I always say that the best party you can attend has to be a wedding.
I’ve never been to a bad one and I always look forward to the next one.
But having been involved in organising my own two children’s nuptials not to mention my own, the one thing that I will always remember were the heightened emotions that seem to go hand in hand with a wedding.
And the same can be said with a funeral.
Whether it’s the fact that both events intensify our emotions or the fact that entire families now find themselves forced to bear the company of relatives whom they had previously successfully avoided, that triggers it, but whatever the case, certainly these events can result in unwanted family conflicts bubbling to the surface.
The say in life that there are two things you can’t avoid, these being death and taxes. Well, I’ll add a third – family disputes.
In the case of a recently departed relative, because we all care so much we also feel we have lost a part of ourselves and so we feel obligated and in fact desperate to do the right thing.

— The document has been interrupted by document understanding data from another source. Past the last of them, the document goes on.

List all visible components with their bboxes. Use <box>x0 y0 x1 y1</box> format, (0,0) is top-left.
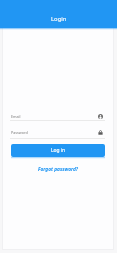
staticText: Password <box>11 130 28 135</box>
button[interactable]: Log in <box>11 144 105 157</box>
other: Show password <box>98 130 103 135</box>
button[interactable]: Login <box>0 11 117 27</box>
other: Account <box>98 114 103 119</box>
button[interactable]: Email <box>10 110 105 121</box>
button[interactable]: Password <box>10 126 105 137</box>
staticText: Log in <box>51 147 66 154</box>
button[interactable]: Forgot password? <box>38 166 79 173</box>
staticText: Email <box>11 114 21 119</box>
staticText: Login <box>51 15 67 23</box>
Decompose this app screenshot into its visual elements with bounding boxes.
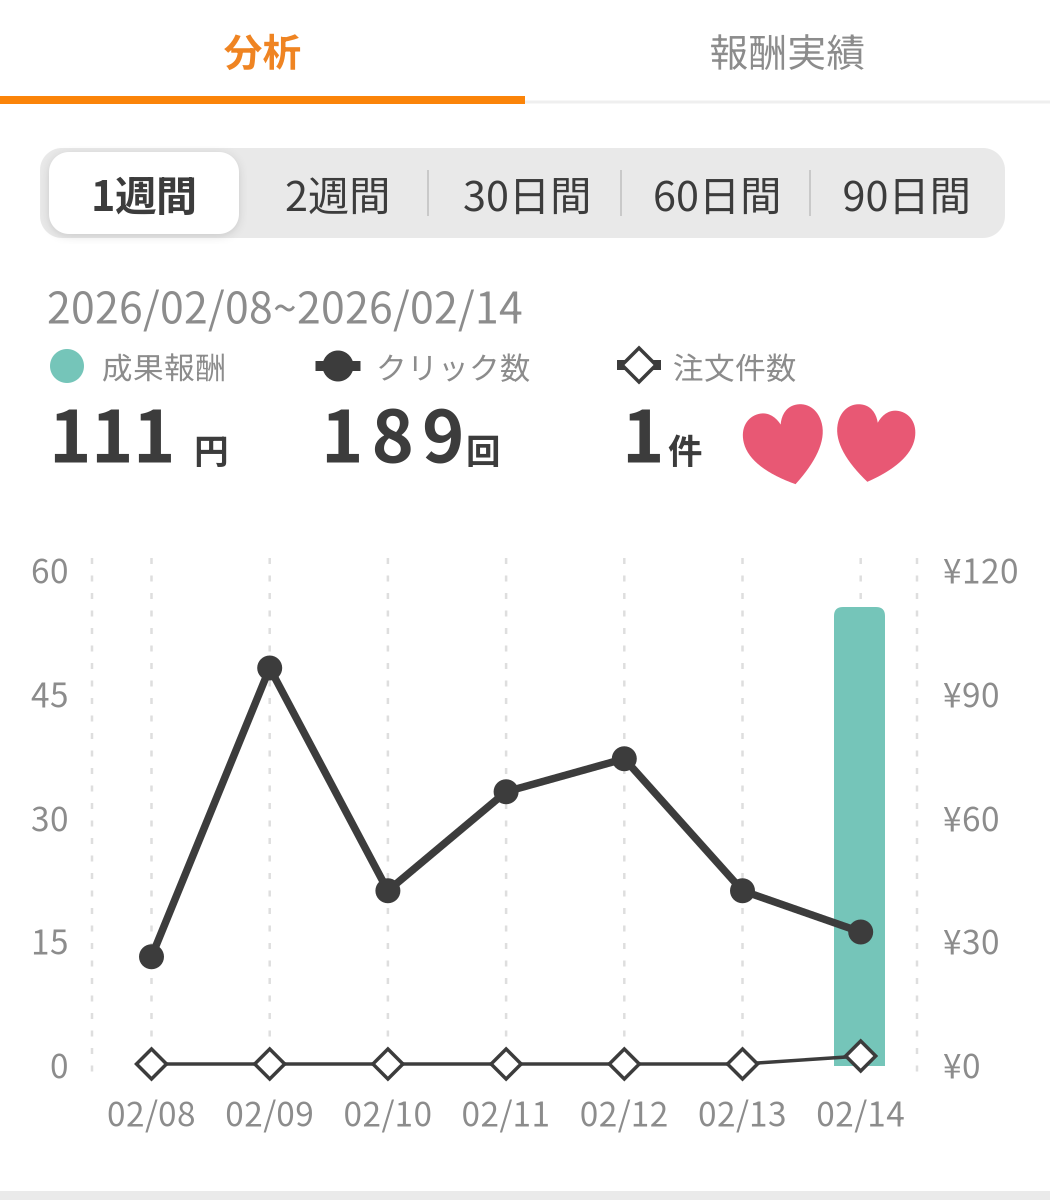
staticText: 報酬実績 bbox=[710, 22, 866, 78]
button[interactable]: 1週間 bbox=[49, 152, 239, 234]
staticText: 30日間 bbox=[463, 163, 591, 223]
button[interactable]: 30日間 bbox=[434, 152, 620, 234]
staticText: 2026/02/08~2026/02/14 bbox=[47, 274, 523, 336]
staticText: 02/11 bbox=[462, 1088, 551, 1136]
staticText: 15 bbox=[31, 916, 69, 964]
button[interactable]: 分析 bbox=[0, 0, 525, 100]
staticText: 45 bbox=[31, 669, 69, 717]
staticText: 02/12 bbox=[580, 1088, 669, 1136]
staticText: 189 bbox=[321, 379, 464, 483]
staticText: 1週間 bbox=[91, 163, 197, 223]
staticText: 30 bbox=[31, 793, 69, 841]
staticText: ¥60 bbox=[943, 793, 1000, 841]
staticText: クリック数 bbox=[376, 344, 531, 388]
staticText: 02/14 bbox=[816, 1088, 905, 1136]
staticText: ¥90 bbox=[943, 669, 1000, 717]
staticText: 60日間 bbox=[653, 163, 781, 223]
button[interactable]: 2週間 bbox=[244, 152, 430, 234]
staticText: 注文件数 bbox=[673, 344, 797, 388]
button[interactable]: 90日間 bbox=[814, 152, 1000, 234]
staticText: ¥30 bbox=[943, 916, 1000, 964]
staticText: 111 bbox=[49, 379, 175, 483]
staticText: 02/09 bbox=[225, 1088, 314, 1136]
staticText: 02/13 bbox=[698, 1088, 787, 1136]
staticText: 02/10 bbox=[343, 1088, 432, 1136]
staticText: 件 bbox=[668, 424, 703, 474]
staticText: ¥120 bbox=[943, 545, 1019, 593]
staticText: 分析 bbox=[224, 22, 302, 78]
staticText: ¥0 bbox=[943, 1040, 981, 1088]
button[interactable]: 報酬実績 bbox=[525, 0, 1050, 100]
staticText: 円 bbox=[194, 424, 229, 474]
staticText: 1 bbox=[622, 379, 664, 483]
staticText: 02/08 bbox=[107, 1088, 196, 1136]
staticText: 60 bbox=[31, 545, 69, 593]
button[interactable]: 60日間 bbox=[624, 152, 810, 234]
staticText: 0 bbox=[50, 1040, 69, 1088]
staticText: 90日間 bbox=[842, 163, 970, 223]
staticText: 2週間 bbox=[285, 163, 390, 223]
staticText: 回 bbox=[466, 424, 501, 474]
staticText: 成果報酬 bbox=[102, 344, 226, 388]
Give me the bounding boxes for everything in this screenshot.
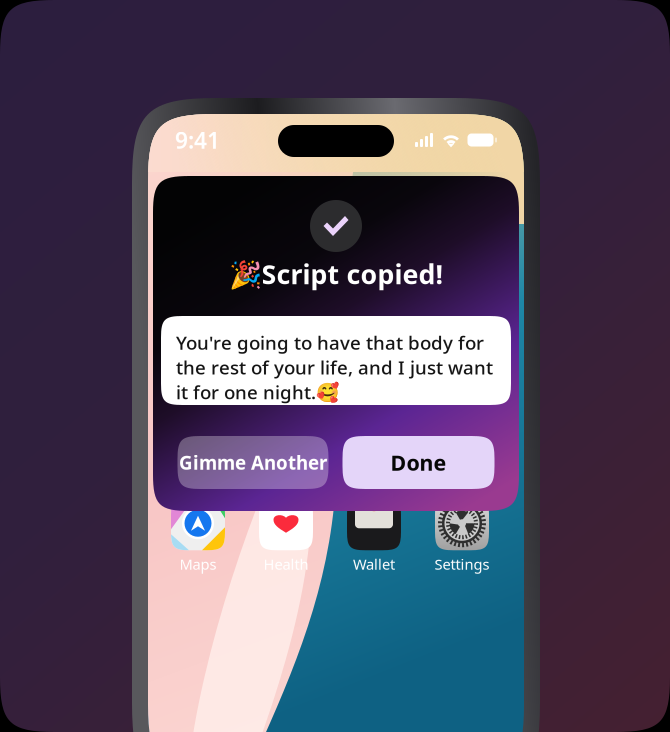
staticText: Done — [390, 448, 446, 477]
staticText: 🎉Script copied! — [228, 256, 444, 292]
staticText: You're going to have that body for the r… — [176, 330, 493, 404]
button[interactable]: Gimme Another — [178, 436, 328, 489]
staticText: Settings — [434, 554, 490, 574]
button[interactable]: Done — [342, 436, 494, 489]
staticText: 9:41 — [175, 125, 220, 155]
staticText: Health — [264, 554, 308, 574]
staticText: Wallet — [353, 554, 395, 574]
button[interactable]: Wallet — [330, 496, 418, 574]
staticText: Gimme Another — [179, 450, 327, 475]
button[interactable]: Health — [242, 496, 330, 574]
button[interactable]: Settings — [418, 496, 506, 574]
staticText: Maps — [180, 554, 216, 574]
button[interactable]: Maps — [154, 496, 242, 574]
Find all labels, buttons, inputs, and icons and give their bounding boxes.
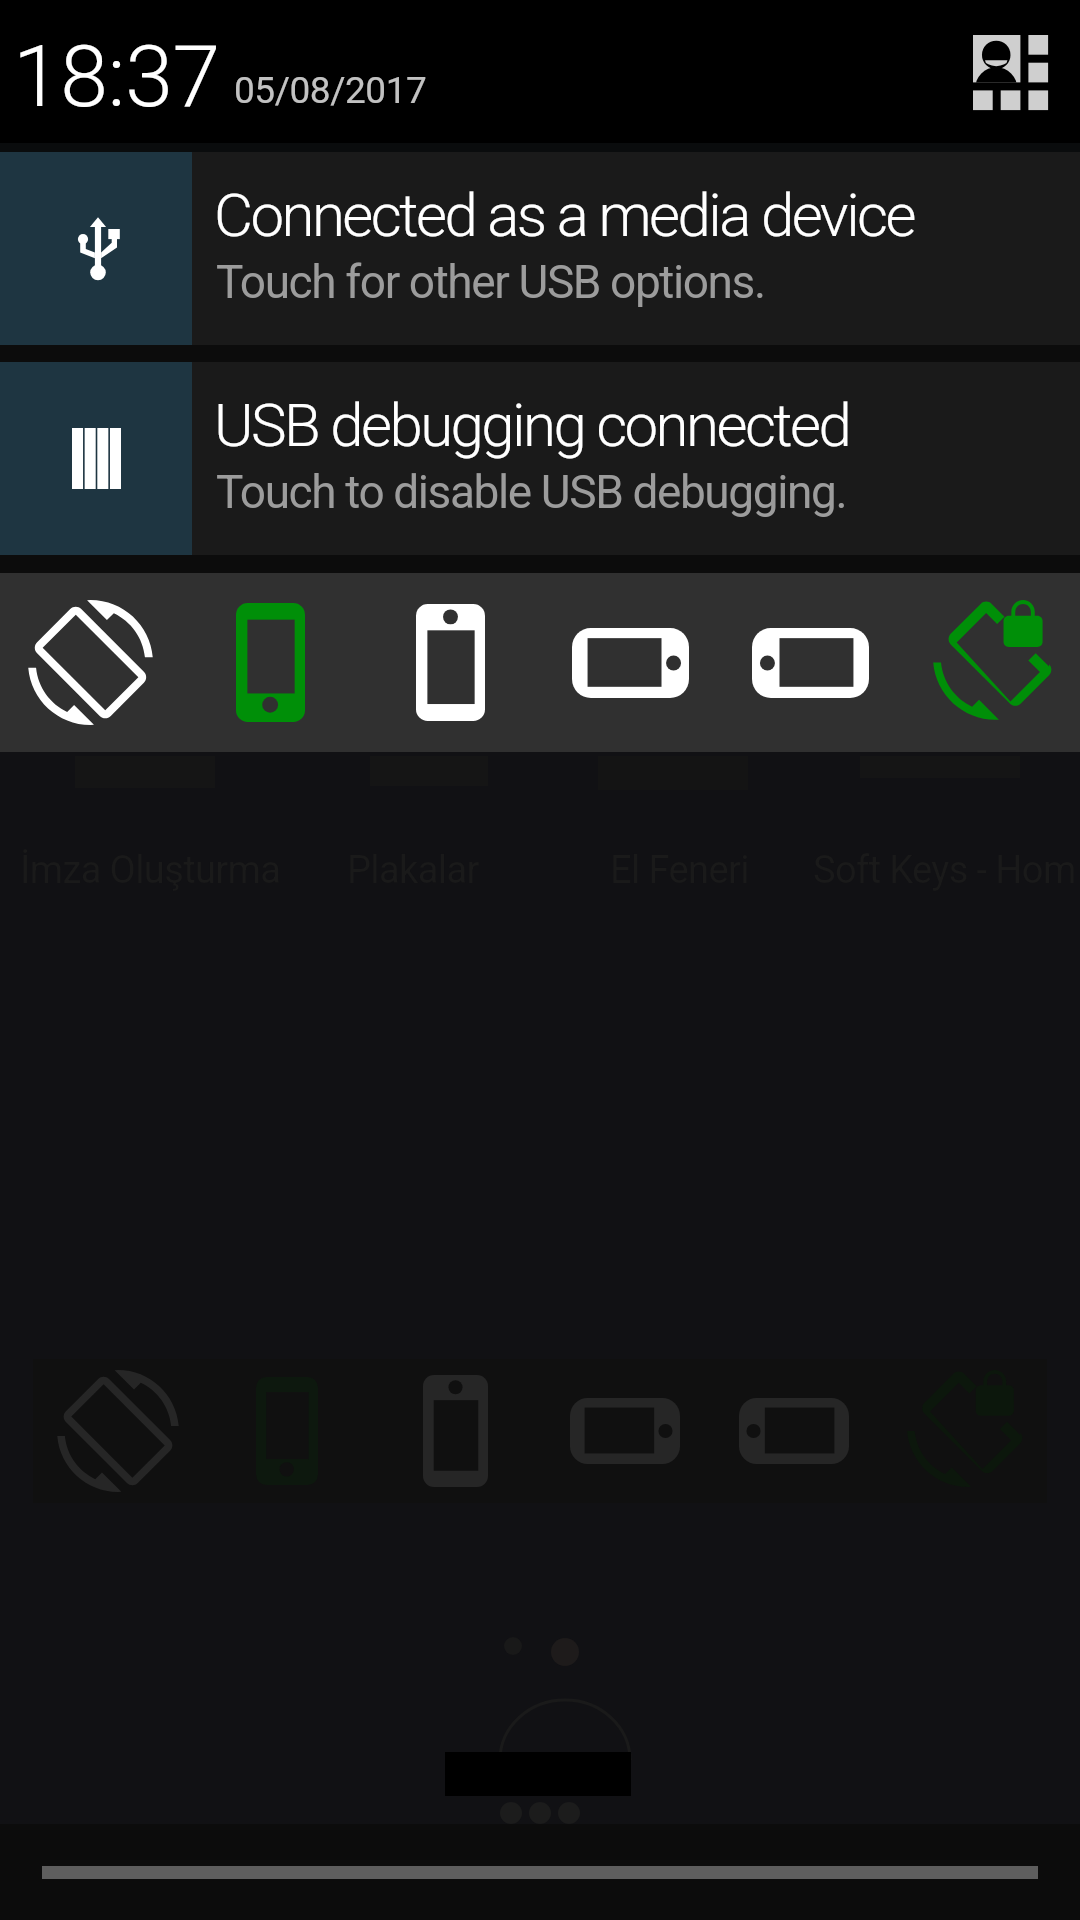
button[interactable]: Connected as a media device — [0, 152, 1080, 345]
button[interactable]: Auto rotate — [0, 573, 180, 752]
button[interactable]: USB debugging connected — [0, 362, 1080, 555]
staticText: El Feneri — [610, 848, 749, 893]
button[interactable]: Lock rotation — [900, 573, 1080, 752]
button[interactable]: Rotate portrait — [180, 573, 360, 752]
staticText: Touch for other USB options. — [216, 255, 765, 309]
button[interactable]: Gallery — [958, 20, 1062, 124]
staticText: Plakalar — [347, 848, 479, 893]
button[interactable]: Rotate landscape reverse — [720, 573, 900, 752]
staticText: Soft Keys - Hom — [813, 848, 1076, 893]
button[interactable]: Rotate portrait upside down — [360, 573, 540, 752]
staticText: Touch to disable USB debugging. — [216, 465, 847, 519]
staticText: USB debugging connected — [214, 390, 850, 460]
staticText: İmza Oluşturma — [20, 848, 281, 893]
button[interactable]: Rotate landscape — [540, 573, 720, 752]
staticText: 05/08/2017 — [234, 69, 427, 112]
staticText: 18:37 — [13, 26, 220, 127]
staticText: Connected as a media device — [214, 180, 914, 250]
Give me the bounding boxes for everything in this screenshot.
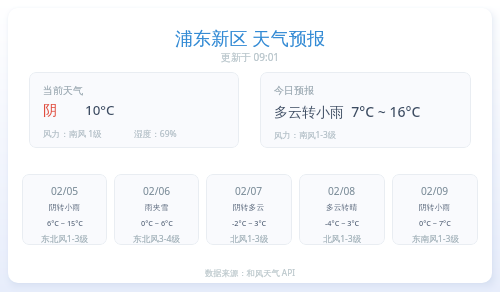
staticText: 东南风1-3级 bbox=[412, 233, 459, 245]
staticText: 0°C ~ 7°C bbox=[419, 218, 451, 228]
staticText: 当前天气 bbox=[43, 84, 83, 97]
staticText: 浦东新区 天气预报 bbox=[8, 26, 492, 51]
button[interactable]: 今日预报 bbox=[260, 72, 471, 148]
staticText: 雨夹雪 bbox=[145, 202, 169, 212]
staticText: 阴 bbox=[43, 102, 57, 120]
staticText: 阴转小雨 bbox=[49, 202, 81, 212]
button[interactable]: 02/07 bbox=[206, 174, 292, 245]
staticText: 湿度：69% bbox=[134, 128, 177, 140]
staticText: 北风1-3级 bbox=[323, 233, 362, 245]
staticText: 02/05 bbox=[51, 184, 79, 198]
staticText: 0°C ~ 6°C bbox=[141, 218, 173, 228]
staticText: -4°C ~ 3°C bbox=[325, 218, 360, 228]
staticText: 北风1-3级 bbox=[230, 233, 269, 245]
staticText: 02/08 bbox=[328, 184, 356, 198]
button[interactable]: 02/09 bbox=[392, 174, 478, 245]
staticText: 风力：南风1-3级 bbox=[274, 129, 336, 140]
staticText: 02/07 bbox=[235, 184, 263, 198]
staticText: 更新于 09:01 bbox=[8, 50, 492, 64]
staticText: 阴转多云 bbox=[233, 202, 265, 212]
staticText: 阴转小雨 bbox=[419, 202, 451, 212]
staticText: -2°C ~ 3°C bbox=[232, 218, 267, 228]
staticText: 02/06 bbox=[143, 184, 171, 198]
staticText: 今日预报 bbox=[274, 84, 314, 97]
staticText: 数据来源：和风天气 API bbox=[8, 267, 492, 278]
button[interactable]: 02/08 bbox=[299, 174, 385, 245]
staticText: 东北风1-3级 bbox=[41, 233, 88, 245]
staticText: 多云转晴 bbox=[326, 202, 358, 212]
staticText: 10°C bbox=[85, 101, 115, 119]
staticText: 6°C ~ 15°C bbox=[47, 218, 83, 228]
button[interactable]: 当前天气 bbox=[29, 72, 239, 148]
button[interactable]: 02/06 bbox=[114, 174, 199, 245]
staticText: 多云转小雨 7°C ~ 16°C bbox=[274, 102, 421, 121]
staticText: 东北风3-4级 bbox=[133, 233, 180, 245]
staticText: 风力：南风 1级 bbox=[43, 128, 102, 140]
button[interactable]: 02/05 bbox=[22, 174, 107, 245]
staticText: 02/09 bbox=[421, 184, 449, 198]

Most times this is done for the right reasons but sometimes it can also be done for the wrong or even selfish reasons. And then there can be other times when because of our own ignorance or the lack of information, misunderstandings and/or mistakes can occur simply because we honestly believe that what we are proposing is what our departed loved one would have wanted.
Whatever the case, documenting your funeral wishes in advance proves time and time again to be the best means to manage and eradicate some of these potential future family disputes. At the very least consider some of the areas of the funeral service which may lend themselves to possible misunderstanding and try and answer those questions now.
Only after you have taken the time to clarify what you really want can you be sure that your funeral will be one to be remembered, and for all the right reasons!